Minister of Works David Umahi shared this update during a stakeholders’ meeting after inspecting the project site, focusing on the Lagos section.
Umahi highlighted a 5-kilometre stretch where refuse buried over ten metres deep rendered the soil unusable for the road’s foundation.
“That was not captured in the original design,” he said. “We are reworking the design in those areas, and naturally, this may result in some variation in cost — but it is a necessary intervention.” While the initial 700-kilometre highway cost was pegged at N15 trillion, no specific figures for the adjustment were provided.
He also revealed a major redesign near the Lekki Free Trade Zone and Dangote Refinery to support industrial logistics, especially for heavy trucks. “We are now building a flyover that has a span of 60 metres. And then the next span is 41.6 meters, counterbalanced by the next span, and then the rest is 22, 23 meters,” Umahi explained. “So we are flying over Dangote’s refinery, fertiliser plant, and other conflict points.”

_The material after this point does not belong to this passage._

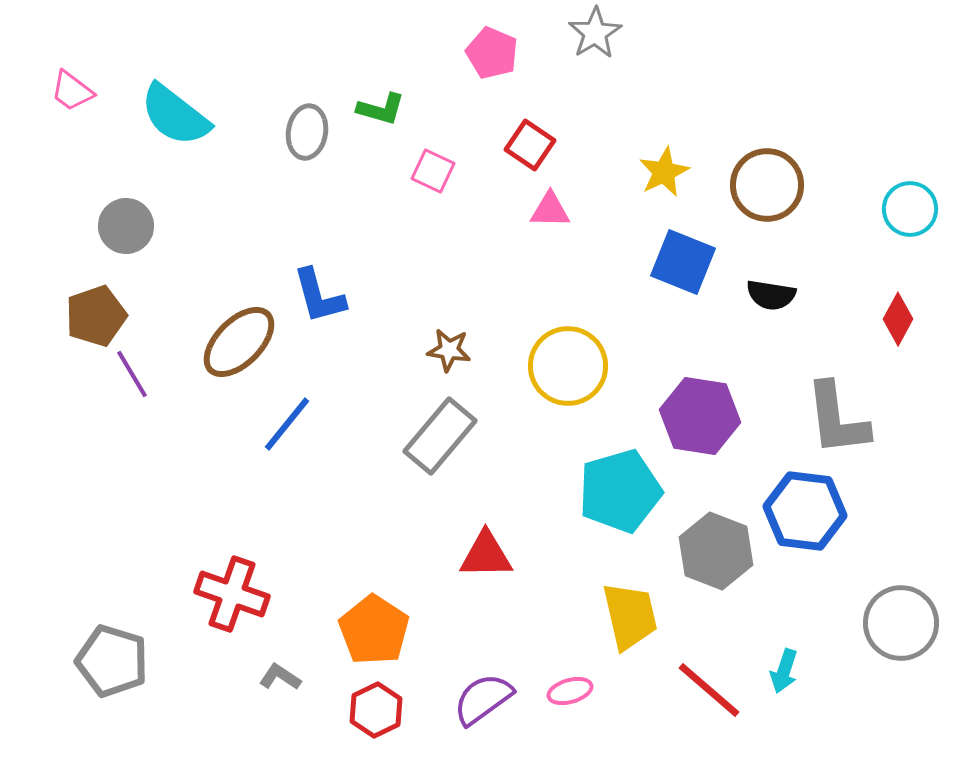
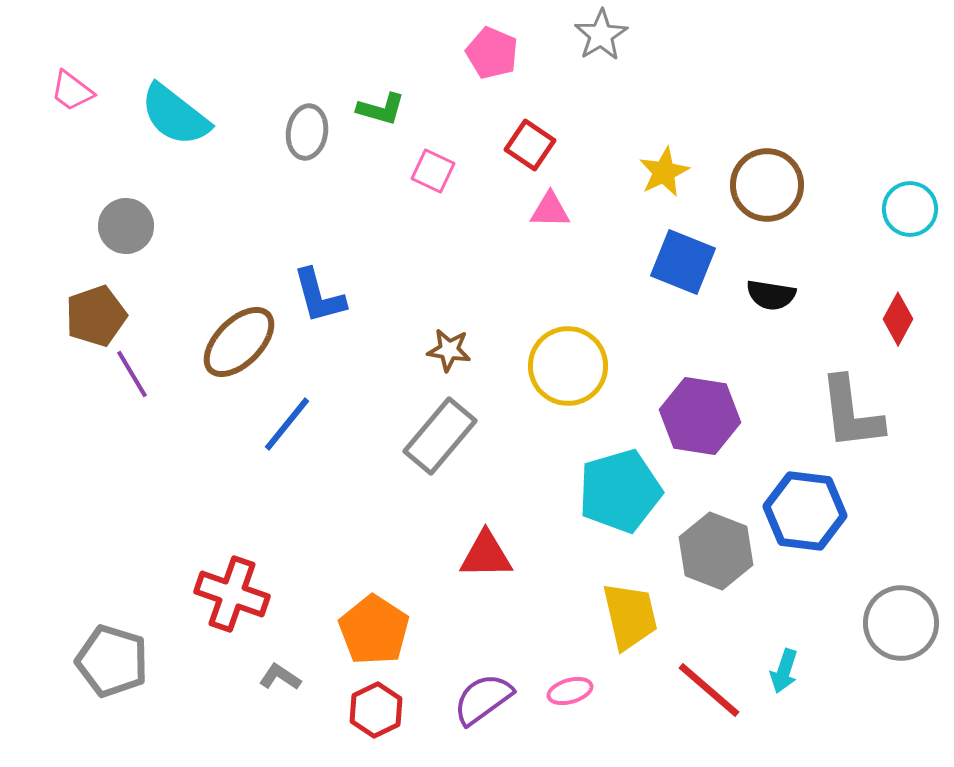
gray star at (595, 33): moved 6 px right, 2 px down
gray L-shape at (837, 419): moved 14 px right, 6 px up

These adjustments, he said, ensure industrial access while safeguarding the road’s durability, contributing to the evolving cost. Additionally, the highway’s pavement is being elevated to first-floor building levels to combat future flooding and sea level rise over the next 50 years. “We are building for resilience,” Umahi affirmed, aligning with global best practices.
He stressed that President Bola Tinubu’s directive to minimise property demolition shaped these changes.
“The president gave us a clear mandate: don’t destroy people’s properties unnecessarily,” Umahi said.
Retaining walls and flyovers have been employed to reduce displacement.
The 700-kilometre, 10-lane smart expressway, complete with rail provisions and economic zones, is under construction. Umahi underscored its broader vision: “We are not just building a road; we are building the backbone of Nigeria’s economic future.”